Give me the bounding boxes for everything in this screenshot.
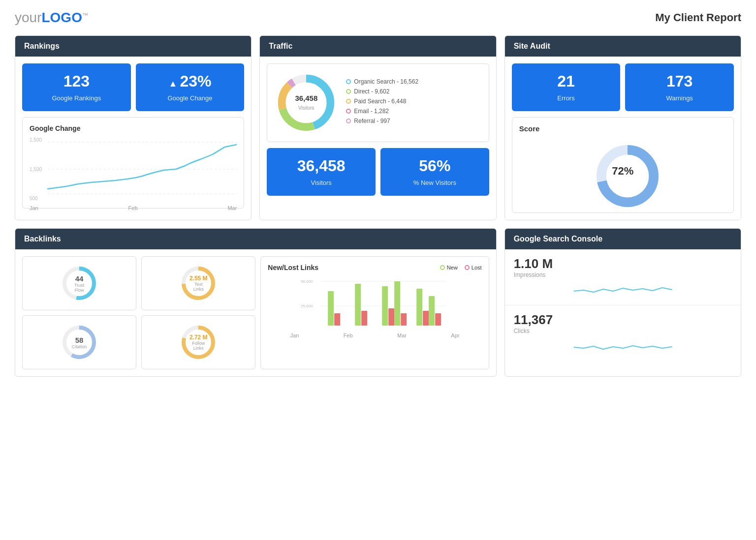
svg-rect-23 [334, 313, 340, 326]
clicks-stat: 11,367 Clicks [505, 305, 741, 361]
traffic-body: 36,458 Visitors Organic Search - 16,562 … [260, 57, 496, 203]
google-change-value: 23% [143, 72, 238, 90]
impressions-value: 1.10 M [514, 256, 732, 271]
legend-dot-new [440, 265, 445, 270]
site-audit-header: Site Audit [505, 36, 741, 57]
score-label: Score [519, 124, 726, 133]
legend-dot-referral [346, 119, 351, 123]
page-header: yourLOGO™ My Client Report [15, 10, 741, 26]
traffic-header: Traffic [260, 36, 496, 57]
warnings-box: 173 Warnings [625, 63, 734, 111]
traffic-legend: Organic Search - 16,562 Direct - 9,602 P… [346, 78, 418, 127]
citation-center: 58 Citation [72, 336, 87, 349]
legend-item: Direct - 9,602 [346, 88, 418, 95]
impressions-wave [514, 281, 732, 298]
donut-section: 36,458 Visitors Organic Search - 16,562 … [274, 71, 481, 135]
follow-links-label: Follow Links [189, 341, 208, 351]
legend-dot-organic [346, 79, 351, 84]
visitors-label: Visitors [311, 179, 331, 186]
score-value: 72% [612, 165, 633, 178]
trust-flow-value: 44 [69, 274, 89, 283]
errors-value: 21 [519, 72, 614, 90]
logo-bold: LOGO [41, 10, 82, 25]
google-rankings-value: 123 [29, 72, 124, 90]
rankings-body: 123 Google Rankings 23% Google Change Go… [15, 57, 251, 215]
svg-rect-22 [328, 291, 334, 326]
site-audit-body: 21 Errors 173 Warnings Score [505, 57, 741, 220]
bar-x-labels: Jan Feb Mar Apr [268, 332, 481, 338]
new-lost-links-card: New/Lost Links New Lost [260, 256, 489, 369]
google-rankings-box: 123 Google Rankings [22, 63, 131, 111]
svg-rect-25 [361, 311, 367, 326]
chart-title: Google Change [30, 124, 237, 132]
bar-chart-svg: 50,000 25,000 [268, 276, 481, 330]
report-title: My Client Report [655, 11, 741, 24]
line-chart-svg [30, 137, 237, 201]
logo: yourLOGO™ [15, 10, 88, 26]
text-links-donut: 2.55 M Text Links [179, 264, 218, 303]
trust-flow-donut: 44 Trust Flow [60, 264, 99, 303]
text-links-card: 2.55 M Text Links [141, 256, 255, 310]
clicks-wave [514, 337, 732, 354]
line-chart: 1,500 1,500 500 Jan Feb [30, 137, 237, 201]
score-card: Score 72% [512, 117, 734, 213]
score-donut: 72% [593, 142, 652, 201]
follow-links-card: 2.72 M Follow Links [141, 315, 255, 369]
svg-rect-33 [435, 313, 441, 326]
follow-links-center: 2.72 M Follow Links [189, 334, 208, 351]
google-change-label: Google Change [167, 94, 212, 102]
new-visitors-value: 56% [387, 157, 482, 175]
svg-rect-28 [394, 281, 400, 326]
rankings-section: Rankings 123 Google Rankings 23% Google … [15, 35, 252, 220]
donut-value: 36,458 [295, 94, 317, 102]
impressions-stat: 1.10 M Impressions [505, 249, 741, 305]
impressions-label: Impressions [514, 271, 732, 278]
traffic-stats: 36,458 Visitors 56% % New Visitors [267, 148, 489, 196]
backlinks-body: 44 Trust Flow 58 Citation [15, 249, 496, 376]
legend-item: Paid Search - 6,448 [346, 98, 418, 105]
svg-rect-24 [355, 284, 361, 326]
rankings-stat-row: 123 Google Rankings 23% Google Change [22, 63, 244, 111]
chart-y-labels: 1,500 1,500 500 [30, 137, 42, 201]
backlinks-mini-col-1: 44 Trust Flow 58 Citation [22, 256, 136, 369]
new-visitors-label: % New Visitors [413, 179, 456, 186]
citation-label: Citation [72, 344, 87, 349]
bar-chart-header: New/Lost Links New Lost [268, 264, 481, 271]
chart-x-labels: Jan Feb Mar [30, 205, 237, 211]
google-rankings-label: Google Rankings [52, 94, 101, 102]
logo-tm: ™ [82, 12, 88, 19]
svg-text:50,000: 50,000 [301, 279, 313, 284]
svg-rect-31 [423, 311, 429, 326]
bar-chart-title: New/Lost Links [268, 264, 318, 271]
backlinks-mini-col-2: 2.55 M Text Links 2.72 M Fo [141, 256, 255, 369]
visitors-value: 36,458 [274, 157, 369, 175]
gsc-section: Google Search Console 1.10 M Impressions… [504, 228, 741, 377]
new-visitors-box: 56% % New Visitors [380, 148, 489, 196]
visitors-box: 36,458 Visitors [267, 148, 376, 196]
legend-dot-email [346, 109, 351, 114]
trust-flow-card: 44 Trust Flow [22, 256, 136, 310]
logo-text: your [15, 10, 41, 25]
text-links-center: 2.55 M Text Links [189, 275, 208, 292]
rankings-header: Rankings [15, 36, 251, 57]
traffic-section: Traffic [259, 35, 496, 220]
errors-label: Errors [557, 94, 574, 102]
backlinks-header: Backlinks [15, 229, 496, 249]
audit-stat-row: 21 Errors 173 Warnings [512, 63, 734, 111]
bar-chart-area: 50,000 25,000 [268, 276, 481, 330]
errors-box: 21 Errors [512, 63, 621, 111]
citation-donut: 58 Citation [60, 323, 99, 362]
legend-dot-paid [346, 99, 351, 104]
trust-flow-label: Trust Flow [69, 283, 89, 293]
legend-dot-direct [346, 89, 351, 94]
gsc-body: 1.10 M Impressions 11,367 Clicks [505, 249, 741, 361]
legend-new: New [440, 265, 458, 270]
legend-dot-lost [465, 265, 470, 270]
google-change-chart-card: Google Change 1,500 1,500 500 [22, 117, 244, 209]
clicks-value: 11,367 [514, 312, 732, 328]
site-audit-section: Site Audit 21 Errors 173 Warnings Score [504, 35, 741, 220]
legend-lost: Lost [465, 265, 482, 270]
main-grid: Rankings 123 Google Rankings 23% Google … [15, 35, 741, 377]
google-change-box: 23% Google Change [136, 63, 245, 111]
svg-rect-27 [388, 308, 394, 326]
##########
EXERCISE AIM: In the records above, find each line with the string "wave" and list it.

TASK OUTPUT:
impressions-wave [514, 281, 732, 298]
clicks-wave [514, 337, 732, 354]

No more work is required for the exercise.